10. Chacun des associés d’une firme est responsable, conjointement avec ses coassociés, de toutes les dettes et obligations de la firme contractées pendant qu’il est associé. Après son décès, sa succession est solidairement responsable dans le cours normal de l’administration de ces dettes et obligations dans la mesure où il n’y est pas satisfait, sous réserve du paiement préalable de ses dettes personnelles.
21.(1) Tous les biens, ainsi que les droits et les intérêts sur les biens formant le capital initial de la société en nom collectif ou acquis, par achat ou autrement, pour le compte de la firme ou dans la conduite de l’entreprise de la société et à ses fins, sont appelés « biens de la société » dans la présente loi. Ils ne doivent être détenus et utilisés par les associés que pour les fins de la société en nom collectif et conformément au contrat de société.
[7] Les dispositions suivantes sont tirées de la Loi sur les sociétés en commandite :
2.(1) Sous réserve de la présente loi, une société en commandite peut être formée pour exploiter toute entreprise qu’une société en nom collectif sans commanditaires peut exploiter.
(2) Une société en commandite se compose d’une ou de plusieurs personnes ayant qualité de commandités et d’une ou de plusieurs personnes ayant qualité de commanditaires.
3.(1) La société en commandite est constituée dès le dépôt d’une déclaration auprès duregistrateur conformément à la présente loi.

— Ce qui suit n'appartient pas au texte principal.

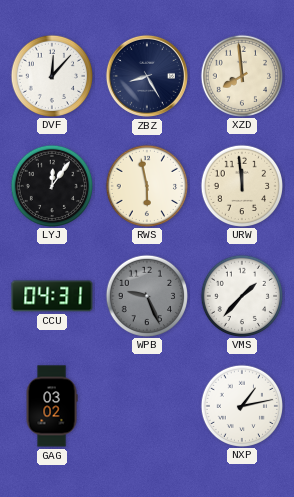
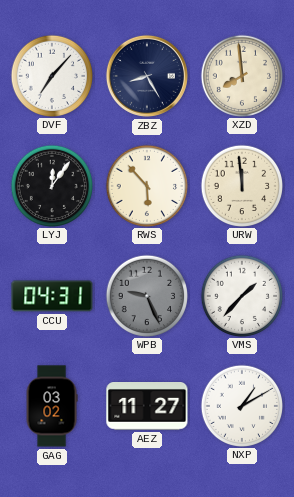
DVF: 12:07 -> 7:07
RWS: 5:58 -> 5:53
AEZ: none -> 11:27
NXP: 1:13 -> 1:10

(2) La déclaration est signée par tous les commandités qui désirent constituer une société en commandite et contient les renseignements prescrits.
4.(1) Les commandités de toute société en commandite autre qu’une société en commanditeextraprovinciale tiennent un registre des commanditaires à jour où figurent, pour chaque commanditaire, les renseignements prescrits.
5.(1) Dans une société en commandite, une personne peut être à la fois commandité et commanditaire.
(2) La personne qui est à la fois commandité et commanditaire dans une société en commandite a les droits, pouvoirs et obligations d’un commandité et est assujettie aux restrictions applicables à un commandité. Toutefois, à l’égard de son apport en tant que commanditaire, cette personne ne peut opposer à ses coassociés que ses droits de commanditaire.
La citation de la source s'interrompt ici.